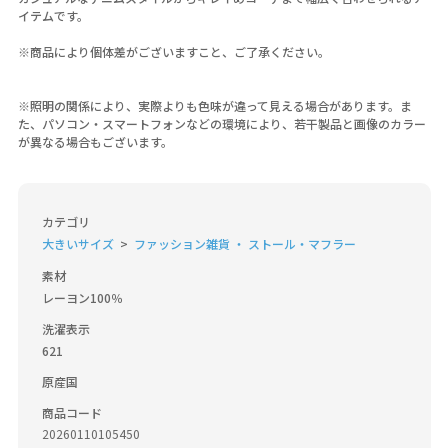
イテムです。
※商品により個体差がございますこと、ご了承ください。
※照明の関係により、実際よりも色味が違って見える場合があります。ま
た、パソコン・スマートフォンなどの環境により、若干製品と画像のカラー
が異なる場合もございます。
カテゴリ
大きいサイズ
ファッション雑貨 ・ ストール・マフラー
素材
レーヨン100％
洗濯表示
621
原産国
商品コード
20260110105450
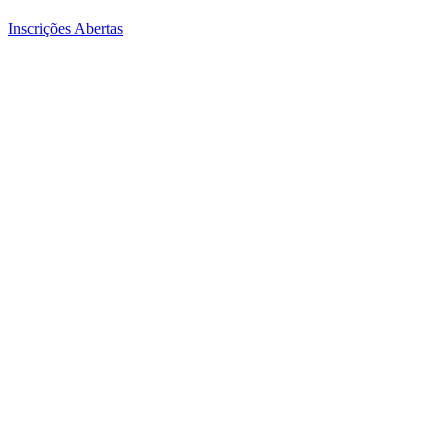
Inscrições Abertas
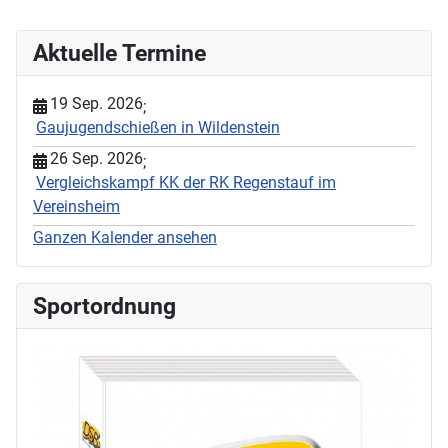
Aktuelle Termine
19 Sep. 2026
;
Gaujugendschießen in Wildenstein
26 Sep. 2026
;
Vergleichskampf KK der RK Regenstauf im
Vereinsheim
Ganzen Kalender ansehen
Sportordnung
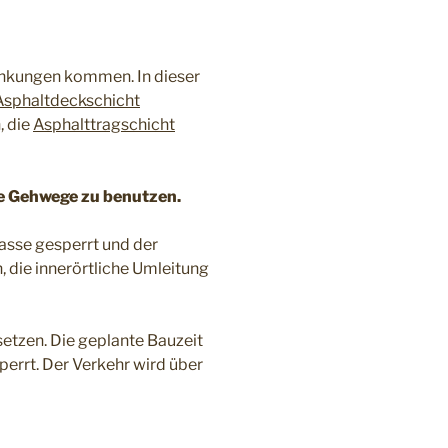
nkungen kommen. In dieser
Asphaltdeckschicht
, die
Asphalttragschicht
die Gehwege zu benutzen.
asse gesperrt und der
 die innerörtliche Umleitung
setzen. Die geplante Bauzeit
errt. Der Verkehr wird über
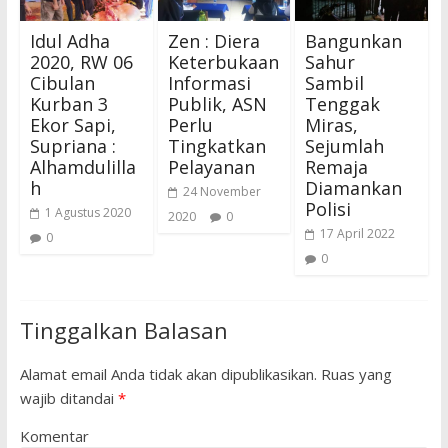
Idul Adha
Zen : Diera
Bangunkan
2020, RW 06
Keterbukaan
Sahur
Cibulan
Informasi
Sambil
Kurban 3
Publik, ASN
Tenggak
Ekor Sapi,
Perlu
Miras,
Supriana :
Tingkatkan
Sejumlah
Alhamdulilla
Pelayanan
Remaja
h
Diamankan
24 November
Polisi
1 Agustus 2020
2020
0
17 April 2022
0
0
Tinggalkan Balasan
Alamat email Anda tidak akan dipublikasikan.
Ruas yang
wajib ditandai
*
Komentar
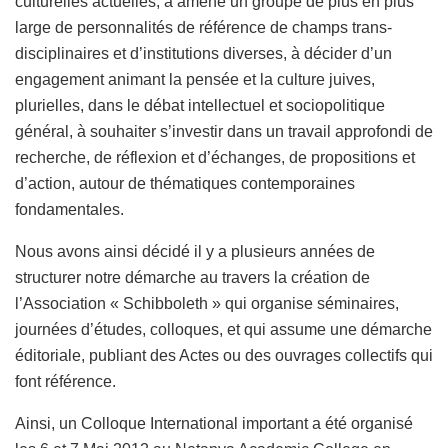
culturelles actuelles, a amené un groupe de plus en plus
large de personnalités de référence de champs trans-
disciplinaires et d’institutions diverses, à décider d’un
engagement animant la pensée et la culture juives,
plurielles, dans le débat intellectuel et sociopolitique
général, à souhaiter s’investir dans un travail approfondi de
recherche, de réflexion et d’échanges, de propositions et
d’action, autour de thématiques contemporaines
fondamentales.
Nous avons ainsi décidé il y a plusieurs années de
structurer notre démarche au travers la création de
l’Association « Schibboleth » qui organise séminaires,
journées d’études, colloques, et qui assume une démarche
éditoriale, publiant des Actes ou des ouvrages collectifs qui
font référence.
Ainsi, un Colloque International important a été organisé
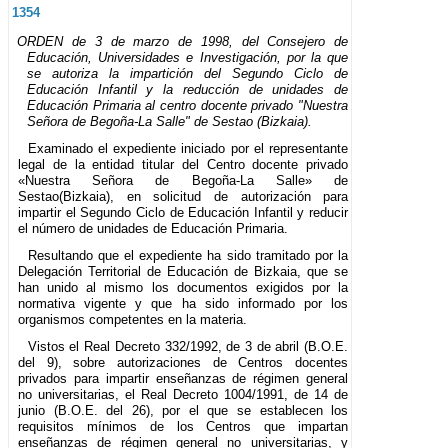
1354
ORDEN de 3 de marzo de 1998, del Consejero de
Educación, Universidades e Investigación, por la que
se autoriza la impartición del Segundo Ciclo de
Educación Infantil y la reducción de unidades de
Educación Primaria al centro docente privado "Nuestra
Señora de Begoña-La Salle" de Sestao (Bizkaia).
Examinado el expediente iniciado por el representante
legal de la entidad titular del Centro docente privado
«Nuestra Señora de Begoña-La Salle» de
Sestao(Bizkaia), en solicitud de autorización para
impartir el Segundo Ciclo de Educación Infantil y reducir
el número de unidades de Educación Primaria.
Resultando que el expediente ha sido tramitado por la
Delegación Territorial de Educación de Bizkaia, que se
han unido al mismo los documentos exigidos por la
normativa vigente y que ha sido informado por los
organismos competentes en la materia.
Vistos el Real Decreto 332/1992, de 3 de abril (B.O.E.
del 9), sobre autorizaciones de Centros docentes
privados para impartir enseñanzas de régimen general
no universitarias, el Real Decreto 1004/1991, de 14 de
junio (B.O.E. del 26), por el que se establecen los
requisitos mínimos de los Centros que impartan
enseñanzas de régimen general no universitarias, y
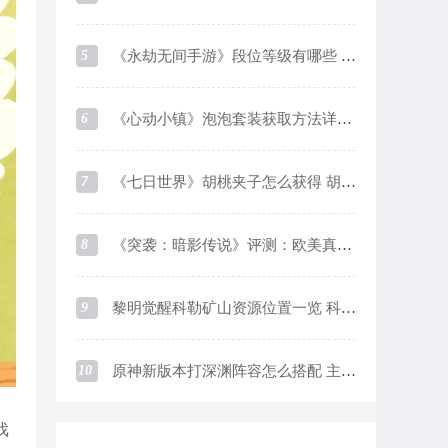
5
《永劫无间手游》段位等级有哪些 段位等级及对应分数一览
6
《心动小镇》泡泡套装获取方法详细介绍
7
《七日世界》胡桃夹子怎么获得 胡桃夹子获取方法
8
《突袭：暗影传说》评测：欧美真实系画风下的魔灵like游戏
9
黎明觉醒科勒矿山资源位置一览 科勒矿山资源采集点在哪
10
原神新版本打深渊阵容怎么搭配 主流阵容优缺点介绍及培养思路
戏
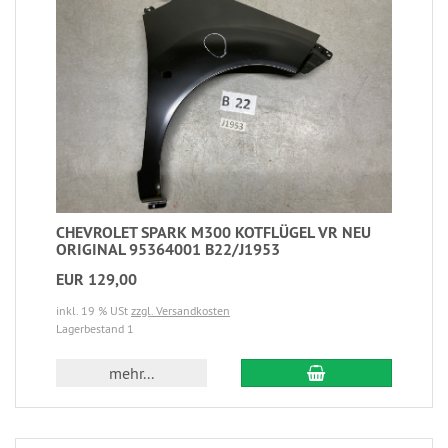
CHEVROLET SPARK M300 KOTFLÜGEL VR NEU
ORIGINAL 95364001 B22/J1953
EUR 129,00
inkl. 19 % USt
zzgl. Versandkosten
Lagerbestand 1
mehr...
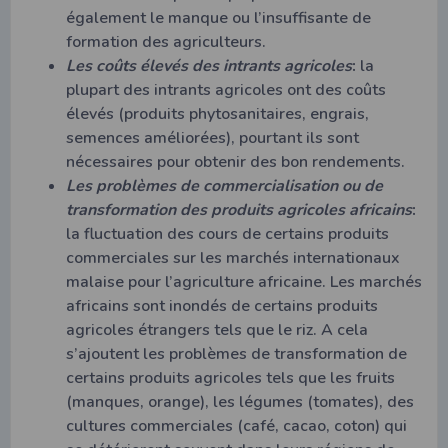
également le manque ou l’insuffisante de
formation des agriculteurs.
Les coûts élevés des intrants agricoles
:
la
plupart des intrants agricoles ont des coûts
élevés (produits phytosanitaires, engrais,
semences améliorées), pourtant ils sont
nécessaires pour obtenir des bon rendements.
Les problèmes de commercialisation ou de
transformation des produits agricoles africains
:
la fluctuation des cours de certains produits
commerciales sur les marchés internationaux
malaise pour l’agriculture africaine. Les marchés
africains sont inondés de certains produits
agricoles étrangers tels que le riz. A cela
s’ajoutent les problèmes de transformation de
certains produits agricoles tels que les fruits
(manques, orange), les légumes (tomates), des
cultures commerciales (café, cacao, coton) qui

◆ ◆ ◆

*What is being asked*:
Where the data contains images, drop them and print the rest exactly.

*Reply to the task*:
イテムです。
※商品により個体差がございますこと、ご了承ください。
※照明の関係により、実際よりも色味が違って見える場合があります。ま
た、パソコン・スマートフォンなどの環境により、若干製品と画像のカラー
が異なる場合もございます。
カテゴリ
大きいサイズ
ファッション雑貨 ・ ストール・マフラー
素材
レーヨン100％
洗濯表示
621
原産国
商品コード
20260110105450
Inscrições Abertas
Aktuelle Termine
19 Sep. 2026
;
Gaujugendschießen in Wildenstein
26 Sep. 2026
;
Vergleichskampf KK der RK Regenstauf im
Vereinsheim
Ganzen Kalender ansehen
Sportordnung
nkungen kommen. In dieser
Asphaltdeckschicht
, die
Asphalttragschicht
die Gehwege zu benutzen.
asse gesperrt und der
 die innerörtliche Umleitung
setzen. Die geplante Bauzeit
errt. Der Verkehr wird über
Idul Adha
Zen : Diera
Bangunkan
2020, RW 06
Keterbukaan
Sahur
Cibulan
Informasi
Sambil
Kurban 3
Publik, ASN
Tenggak
Ekor Sapi,
Perlu
Miras,
Supriana :
Tingkatkan
Sejumlah
Alhamdulilla
Pelayanan
Remaja
h
Diamankan
24 November
Polisi
1 Agustus 2020
2020
0
17 April 2022
0
0
Tinggalkan Balasan
Alamat email Anda tidak akan dipublikasikan.
Ruas yang
wajib ditandai
*
Komentar
culturelles actuelles, a amené un groupe de plus en plus
large de personnalités de référence de champs trans-
disciplinaires et d’institutions diverses, à décider d’un
engagement animant la pensée et la culture juives,
plurielles, dans le débat intellectuel et sociopolitique
général, à souhaiter s’investir dans un travail approfondi de
recherche, de réflexion et d’échanges, de propositions et
d’action, autour de thématiques contemporaines
fondamentales.
Nous avons ainsi décidé il y a plusieurs années de
structurer notre démarche au travers la création de
l’Association « Schibboleth » qui organise séminaires,
journées d’études, colloques, et qui assume une démarche
éditoriale, publiant des Actes ou des ouvrages collectifs qui
font référence.
Ainsi, un Colloque International important a été organisé
1354
ORDEN de 3 de marzo de 1998, del Consejero de
Educación, Universidades e Investigación, por la que
se autoriza la impartición del Segundo Ciclo de
Educación Infantil y la reducción de unidades de
Educación Primaria al centro docente privado "Nuestra
Señora de Begoña-La Salle" de Sestao (Bizkaia).
Examinado el expediente iniciado por el representante
legal de la entidad titular del Centro docente privado
«Nuestra Señora de Begoña-La Salle» de
Sestao(Bizkaia), en solicitud de autorización para
impartir el Segundo Ciclo de Educación Infantil y reducir
el número de unidades de Educación Primaria.
Resultando que el expediente ha sido tramitado por la
Delegación Territorial de Educación de Bizkaia, que se
han unido al mismo los documentos exigidos por la
normativa vigente y que ha sido informado por los
organismos competentes en la materia.
Vistos el Real Decreto 332/1992, de 3 de abril (B.O.E.
del 9), sobre autorizaciones de Centros docentes
privados para impartir enseñanzas de régimen general
no universitarias, el Real Decreto 1004/1991, de 14 de
junio (B.O.E. del 26), por el que se establecen los
requisitos mínimos de los Centros que impartan
enseñanzas de régimen general no universitarias, y
5
《永劫无间手游》段位等级有哪些 段位等级及对应分数一览
6
《心动小镇》泡泡套装获取方法详细介绍
7
《七日世界》胡桃夹子怎么获得 胡桃夹子获取方法
8
《突袭：暗影传说》评测：欧美真实系画风下的魔灵like游戏
9
黎明觉醒科勒矿山资源位置一览 科勒矿山资源采集点在哪
10
原神新版本打深渊阵容怎么搭配 主流阵容优缺点介绍及培养思路
戏
CHEVROLET SPARK M300 KOTFLÜGEL VR NEU
ORIGINAL 95364001 B22/J1953
EUR 129,00
inkl. 19 % USt
zzgl. Versandkosten
Lagerbestand 1
mehr...
également le manque ou l’insuffisante de
formation des agriculteurs.
Les coûts élevés des intrants agricoles
:
la
plupart des intrants agricoles ont des coûts
élevés (produits phytosanitaires, engrais,
semences améliorées), pourtant ils sont
nécessaires pour obtenir des bon rendements.
Les problèmes de commercialisation ou de
transformation des produits agricoles africains
:
la fluctuation des cours de certains produits
commerciales sur les marchés internationaux
malaise pour l’agriculture africaine. Les marchés
africains sont inondés de certains produits
agricoles étrangers tels que le riz. A cela
s’ajoutent les problèmes de transformation de
certains produits agricoles tels que les fruits
(manques, orange), les légumes (tomates), des
cultures commerciales (café, cacao, coton) qui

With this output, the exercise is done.